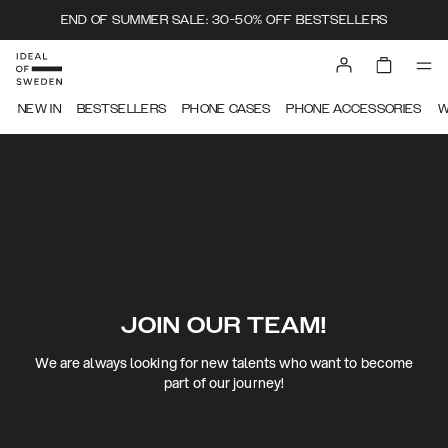
END OF SUMMER SALE: 30-50% OFF BESTSELLERS
NEW IN
BESTSELLERS
PHONE CASES
PHONE ACCESSORIES
W
JOIN OUR TEAM!
We are always looking for new talents who want to become
part of our journey!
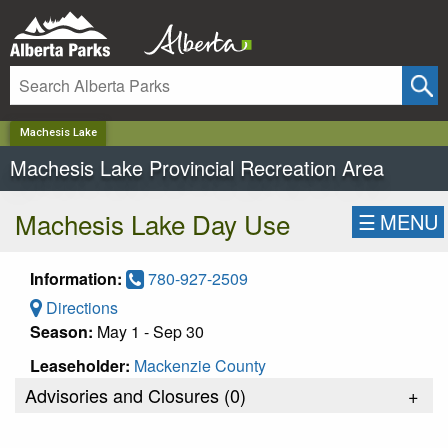
✕
Machesis Lake
Machesis Lake Provincial Recreation Area
Machesis Lake Day Use
☰
MENU
Information:
780-927-2509
Directions
Season:
May 1 - Sep 30
Leaseholder:
Mackenzie County
Advisories and Closures (
0
)
+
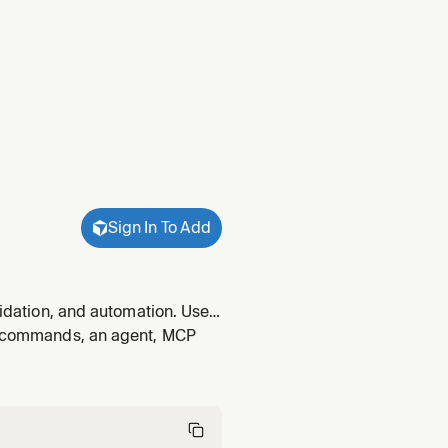
Sign In To Add
lidation, and automation. Use
, authenticate with an API
s, commands, an agent, MCP
g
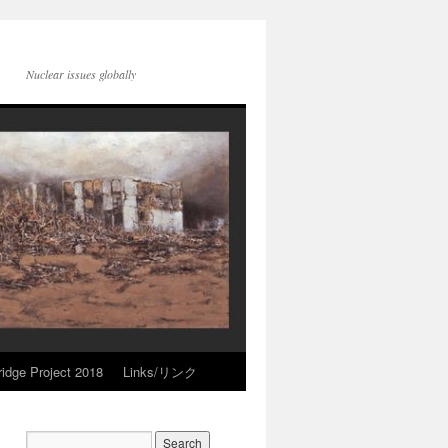
Nuclear issues globally
idge Project 2018
Links/リンク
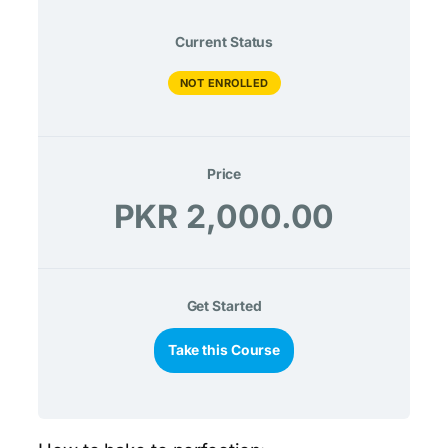
Current Status
NOT ENROLLED
Price
PKR 2,000.00
Get Started
Take this Course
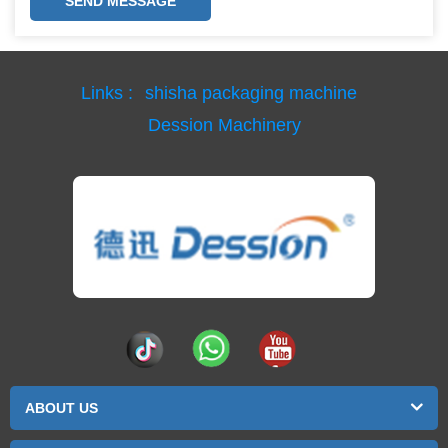
SEND MESSAGE
Links :
shisha packaging machine
Dession Machinery
ABOUT US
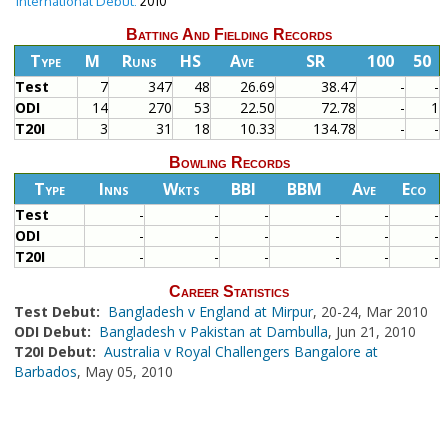
International Debut:
2010
Batting And Fielding Records
Type
M
Runs
HS
Ave
SR
100
50
Test
7
347
48
26.69
38.47
-
-
ODI
14
270
53
22.50
72.78
-
1
T20I
3
31
18
10.33
134.78
-
-
Bowling Records
Type
Inns
Wkts
BBI
BBM
Ave
Eco
Test
-
-
-
-
-
-
ODI
-
-
-
-
-
-
T20I
-
-
-
-
-
-
Career Statistics
Test Debut:
Bangladesh v England at Mirpur
, 20-24, Mar 2010
ODI Debut:
Bangladesh v Pakistan at Dambulla
, Jun 21, 2010
T20I Debut:
Australia v Royal Challengers Bangalore at
Barbados
, May 05, 2010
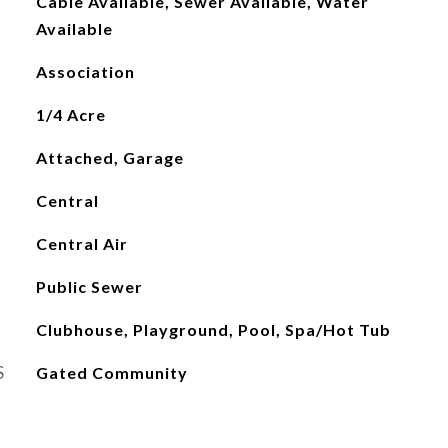
Cable Available, Sewer Available, Water
Available
Association
1/4 Acre
Attached, Garage
Central
Central Air
Public Sewer
Clubhouse, Playground, Pool, Spa/Hot Tub
S
Gated Community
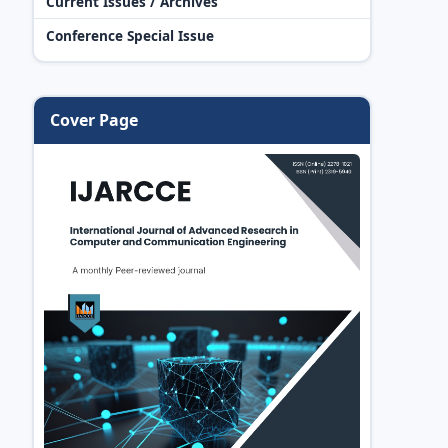
Current Issues / Archives
Conference Special Issue
Cover Page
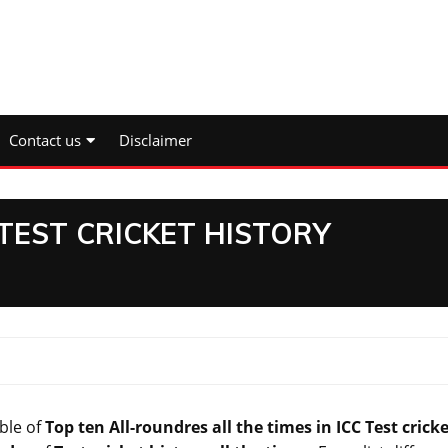
Contact us
Disclaimer
TEST CRICKET HISTORY
ble of
Top ten All-roundres all
the times
in ICC Test crick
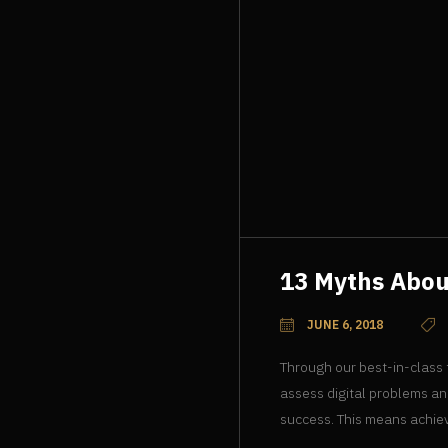
13 Myths Abo
JUNE 6, 2018
Through our best-in-class
assess digital problems an
success. This means achiev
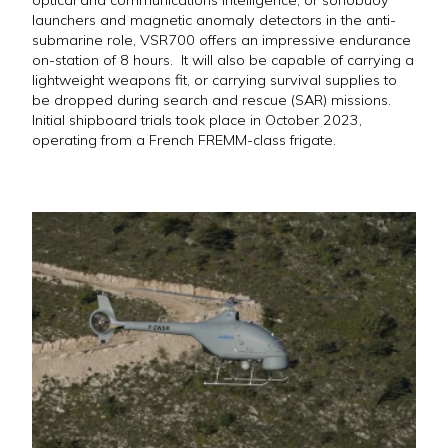
optical and communications intelligence, or sonobuoy
launchers and magnetic anomaly detectors in the anti-
submarine role, VSR700 offers an impressive endurance
on-station of 8 hours. It will also be capable of carrying a
lightweight weapons fit, or carrying survival supplies to
be dropped during search and rescue (SAR) missions.
Initial shipboard trials took place in October 2023,
operating from a French FREMM-class frigate.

** YOUR TASK **
Each record should be quoted exactly, with the images omitted.

** RESPONSE TO THE EXERCISE **
END OF SUMMER SALE: 30-50% OFF BESTSELLERS
NEW IN
BESTSELLERS
PHONE CASES
PHONE ACCESSORIES
W
JOIN OUR TEAM!
We are always looking for new talents who want to become
part of our journey!
✕
Machesis Lake
Machesis Lake Provincial Recreation Area
Machesis Lake Day Use
☰
MENU
Information:
780-927-2509
Directions
Season:
May 1 - Sep 30
Leaseholder:
Mackenzie County
Advisories and Closures (
0
)
+
Sign In To Add
lidation, and automation. Use
, authenticate with an API
s, commands, an agent, MCP
g
Nuclear issues globally
idge Project 2018
Links/リンク
Current Status
NOT ENROLLED
Price
PKR 2,000.00
Get Started
Take this Course
SEND MESSAGE
Links :
shisha packaging machine
Dession Machinery
ABOUT US
International Debut:
2010
Batting And Fielding Records
Type
M
Runs
HS
Ave
SR
100
50
Test
7
347
48
26.69
38.47
-
-
ODI
14
270
53
22.50
72.78
-
1
T20I
3
31
18
10.33
134.78
-
-
Bowling Records
Type
Inns
Wkts
BBI
BBM
Ave
Eco
Test
-
-
-
-
-
-
ODI
-
-
-
-
-
-
T20I
-
-
-
-
-
-
Career Statistics
Test Debut:
Bangladesh v England at Mirpur
, 20-24, Mar 2010
ODI Debut:
Bangladesh v Pakistan at Dambulla
, Jun 21, 2010
T20I Debut:
Australia v Royal Challengers Bangalore at
Barbados
, May 05, 2010
Cable Available, Sewer Available, Water
Available
Association
1/4 Acre
Attached, Garage
Central
Central Air
Public Sewer
Clubhouse, Playground, Pool, Spa/Hot Tub
S
Gated Community
Current Issues / Archives
Conference Special Issue
Cover Page
Contact us
Disclaimer
TEST CRICKET HISTORY
ble of
Top ten All-roundres all
the times
in ICC Test crick
13 Myths Abo
JUNE 6, 2018
Through our best-in-class
assess digital problems an
success. This means achiev
optical and communications intelligence, or sonobuoy
launchers and magnetic anomaly detectors in the anti-
submarine role, VSR700 offers an impressive endurance
on-station of 8 hours. It will also be capable of carrying a
lightweight weapons fit, or carrying survival supplies to
be dropped during search and rescue (SAR) missions.
Initial shipboard trials took place in October 2023,
operating from a French FREMM-class frigate.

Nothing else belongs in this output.